Il y a des passages de vie que personne ne t’enseigne.
Des seuils intérieurs où rien n’est perdu, mais où tout semble basculer.
Devenir grand-parent est de ceux-là.
Ce n’est pas l’arrivée d’un enfant qui bouleverse tout.
C’est ce qu’il réveille.
Pas seulement de la joie.
Mais un ajustement profond, une reconfiguration de l’âme, presque silencieuse, presque taboue.
Ton enfant devient parent…
Lorsque ton enfant devient parent, quelque chose en toi résiste. Non pas par possessivité, mais parce que cette part de toi qui a veillé, nourri, aimé inconditionnellement, ne sait pas tout de suite où se poser dans cette nouvelle dynamique.
Ce petit être qui arrive…
Tu l’aimes immédiatement.
Mais ce n’est pas ton enfant.
Il est l’enfant de ton enfant.
Et d’un couple.
C’est peut-être là que l’invisible commence à tirer sur les fils de l’ego, sur les loyautés invisibles, sur la culpabilité d’être trop ou pas assez, sur cette peur ancestrale de perdre sa place.
L’illusion de la perte, l’illusion de la séparation
Ce n’est pas ton enfant que tu perds.
Mais la place que tu avais auprès de lui.
Ce rôle protecteur, ce lien direct, ce regard qu’il posait sur toi, et que tu continues à poser sur lui comme s’il était encore ce petit.

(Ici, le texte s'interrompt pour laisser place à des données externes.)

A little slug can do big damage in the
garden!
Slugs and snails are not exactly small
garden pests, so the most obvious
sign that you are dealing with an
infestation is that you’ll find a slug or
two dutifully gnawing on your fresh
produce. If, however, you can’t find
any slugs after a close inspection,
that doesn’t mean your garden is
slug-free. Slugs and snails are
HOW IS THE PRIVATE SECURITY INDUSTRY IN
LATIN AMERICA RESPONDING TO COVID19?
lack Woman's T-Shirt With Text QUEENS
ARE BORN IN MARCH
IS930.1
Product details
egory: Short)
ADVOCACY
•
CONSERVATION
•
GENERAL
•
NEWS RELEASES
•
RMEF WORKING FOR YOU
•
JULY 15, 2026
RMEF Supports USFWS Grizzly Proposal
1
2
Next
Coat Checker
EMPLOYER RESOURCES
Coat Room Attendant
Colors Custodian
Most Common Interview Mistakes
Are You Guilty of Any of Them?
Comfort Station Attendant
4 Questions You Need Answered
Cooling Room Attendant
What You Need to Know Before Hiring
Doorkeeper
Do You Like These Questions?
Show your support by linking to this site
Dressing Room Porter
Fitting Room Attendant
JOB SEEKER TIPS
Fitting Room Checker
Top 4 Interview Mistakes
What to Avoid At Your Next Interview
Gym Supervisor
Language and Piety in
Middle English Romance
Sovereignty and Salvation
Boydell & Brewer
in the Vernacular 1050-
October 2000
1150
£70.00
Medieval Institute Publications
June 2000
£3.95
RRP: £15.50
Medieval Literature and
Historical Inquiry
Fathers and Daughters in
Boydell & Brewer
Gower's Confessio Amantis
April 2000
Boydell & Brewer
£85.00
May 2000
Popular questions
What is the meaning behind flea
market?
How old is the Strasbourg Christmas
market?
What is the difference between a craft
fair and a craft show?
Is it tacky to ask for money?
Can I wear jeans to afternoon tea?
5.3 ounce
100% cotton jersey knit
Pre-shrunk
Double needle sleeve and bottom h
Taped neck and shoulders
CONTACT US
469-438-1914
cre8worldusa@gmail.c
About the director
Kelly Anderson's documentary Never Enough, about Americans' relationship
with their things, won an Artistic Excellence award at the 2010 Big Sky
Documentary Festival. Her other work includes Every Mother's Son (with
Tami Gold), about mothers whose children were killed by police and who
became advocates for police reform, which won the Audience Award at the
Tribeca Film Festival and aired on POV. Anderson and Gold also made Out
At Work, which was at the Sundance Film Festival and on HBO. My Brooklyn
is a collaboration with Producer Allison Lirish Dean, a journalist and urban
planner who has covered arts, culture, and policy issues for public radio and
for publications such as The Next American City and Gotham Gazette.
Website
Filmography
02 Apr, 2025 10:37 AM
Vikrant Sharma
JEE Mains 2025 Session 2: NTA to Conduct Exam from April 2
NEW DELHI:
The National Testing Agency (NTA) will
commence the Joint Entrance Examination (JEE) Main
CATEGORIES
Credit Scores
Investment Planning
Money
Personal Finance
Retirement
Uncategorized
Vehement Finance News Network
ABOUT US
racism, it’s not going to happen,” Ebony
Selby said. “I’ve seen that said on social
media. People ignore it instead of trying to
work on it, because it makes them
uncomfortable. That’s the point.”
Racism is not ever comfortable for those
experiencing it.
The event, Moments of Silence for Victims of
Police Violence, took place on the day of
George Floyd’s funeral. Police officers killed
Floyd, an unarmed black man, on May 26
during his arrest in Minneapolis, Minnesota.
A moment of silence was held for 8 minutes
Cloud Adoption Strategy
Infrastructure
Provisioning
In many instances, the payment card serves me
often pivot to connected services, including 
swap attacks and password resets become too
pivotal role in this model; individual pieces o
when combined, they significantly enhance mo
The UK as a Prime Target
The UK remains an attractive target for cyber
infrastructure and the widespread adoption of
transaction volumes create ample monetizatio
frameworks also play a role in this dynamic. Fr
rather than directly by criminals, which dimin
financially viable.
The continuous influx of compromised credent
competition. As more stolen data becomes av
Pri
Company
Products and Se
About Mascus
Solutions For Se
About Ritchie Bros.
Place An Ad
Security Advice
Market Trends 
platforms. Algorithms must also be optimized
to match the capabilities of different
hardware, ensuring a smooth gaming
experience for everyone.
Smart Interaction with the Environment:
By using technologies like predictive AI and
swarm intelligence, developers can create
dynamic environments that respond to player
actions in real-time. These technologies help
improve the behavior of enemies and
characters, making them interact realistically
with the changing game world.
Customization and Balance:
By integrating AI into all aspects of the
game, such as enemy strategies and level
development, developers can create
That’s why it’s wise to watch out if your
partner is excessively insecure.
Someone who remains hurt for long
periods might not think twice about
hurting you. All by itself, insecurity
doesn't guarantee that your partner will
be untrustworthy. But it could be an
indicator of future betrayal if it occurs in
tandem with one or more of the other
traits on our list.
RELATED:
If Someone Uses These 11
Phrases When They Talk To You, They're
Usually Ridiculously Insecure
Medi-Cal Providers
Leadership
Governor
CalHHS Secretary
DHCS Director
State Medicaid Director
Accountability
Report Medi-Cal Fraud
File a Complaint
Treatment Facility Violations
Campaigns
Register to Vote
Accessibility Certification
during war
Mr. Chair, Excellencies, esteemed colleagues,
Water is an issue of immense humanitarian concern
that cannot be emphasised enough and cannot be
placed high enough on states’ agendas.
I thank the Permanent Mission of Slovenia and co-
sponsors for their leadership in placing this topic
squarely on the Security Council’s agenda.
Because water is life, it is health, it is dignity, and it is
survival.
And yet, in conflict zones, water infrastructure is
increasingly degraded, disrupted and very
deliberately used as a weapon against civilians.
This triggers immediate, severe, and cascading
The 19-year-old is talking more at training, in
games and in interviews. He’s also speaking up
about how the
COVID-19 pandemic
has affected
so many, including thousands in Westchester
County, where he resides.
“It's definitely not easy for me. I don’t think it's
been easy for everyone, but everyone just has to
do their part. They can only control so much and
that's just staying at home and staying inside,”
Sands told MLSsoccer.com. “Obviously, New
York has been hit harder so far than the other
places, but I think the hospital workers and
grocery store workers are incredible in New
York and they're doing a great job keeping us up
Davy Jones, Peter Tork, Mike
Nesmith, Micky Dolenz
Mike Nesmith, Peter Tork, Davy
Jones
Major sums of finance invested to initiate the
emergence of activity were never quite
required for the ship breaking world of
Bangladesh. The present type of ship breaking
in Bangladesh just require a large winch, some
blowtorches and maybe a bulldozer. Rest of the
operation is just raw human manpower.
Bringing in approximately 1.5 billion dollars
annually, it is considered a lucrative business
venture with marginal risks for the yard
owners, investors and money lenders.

Mais aujourd’hui, il protège.
Il devient pilier à son tour.
Et quelque chose en toi pleure — non pas parce qu’il t’échappe, mais parce que l’ancien monde se retire doucement.
Et parfois, ce sentiment que si tu parles, tu seras jugée.
Si tu t’imposes, tu seras rejetée.
Et si tu te tais, tu t’éteins un peu.
C’est ça, ce nid douloureux qui se forme : un mélange de trop-plein de mots non-dits, de peurs muettes et d’amour contenu.
Un mélange étrange d’acide et de miel.
La loyauté invisible et la culpabilité sourde
Peut-on aimer sans blesser ?
Peut-on exister sans s’immiscer ?
Peut-on veiller sans interférer ?
Tu veux bien faire.
Mais parfois, tu ressens cette culpabilité d’exister dans cette équation à trois : ton enfant, son enfant, et l’autre parent.
Tu veux accueillir, soutenir, respecter.
Mais ton cœur, lui, réagit encore comme une mère.
Et ce mélange entre attachement, sagesse, conscience et douleur… crée une alchimie instable.
La conscience n’annule pas la douleur. Mais elle offre un espace.
Même avec la conscience de l’ego, même avec la lucidité sur le rôle de l’attachement, le cœur peut souffrir.
Tu le sais.
Tu vois ce qui se joue.
Mais tu le ressens quand même.
Et dans cette traversée, il ne s’agit pas de rejeter ce que tu ressens, mais de t’autoriser à te désidentifier avec douceur. Non pas te retirer… mais revenir à toi, à ce que tu es au-delà du rôle, au-delà du parent, au-delà du grand-parent.
Et c’est là que cette parole résonne avec puissance :
« Une génération s’en va, une autre vient, et la terre subsiste toujours. »
– Ecclésiaste 1:4
Cette parole nous enseigne que tout change, tout se transmet, tout s’ajuste, mais rien ne se perd vraiment.
Et maintenant ? Comment s’adapter, s’apaiser, guérir en soi ?
Voici quelques clés, douces et puissantes que j’expérimente et que je te partage :
1. Honorer le rôle qui s’efface.
- Crée un rituel simple pour remercier la mère que tu as été.
- Et autorise-toi à déposer le manteau, pour en revêtir un autre, plus subtil, plus libre.
2. Parler à ton enfant intérieur.
- Il y a peut-être encore une part de toi qui cherche la reconnaissance de ce que tu as donné.
- Offre-lui cette reconnaissance toi-même, maintenant.
3. Rester un pilier invisible.
- Sois présente, sans emprise.
- Disponible, sans attente.
- Et surtout : aime-toi dans ce silence.
4. Accueillir la transformation comme un rite de passage.
- Ce que tu vis est sacré.
- C’est le deuil d’une place, et la naissance d’une nouvelle vibration : celle de la transmission silencieuse, de la sagesse qui agit sans parler.
Tu n’as rien perdu.
Tu t’es simplement dés-identifiée.
Et dans ce passage parfois douloureux, ce que tu retrouves…
C’est toi, au-delà du rôle, au-delà du besoin d’être vue, au cœur même de l’amour sans condition.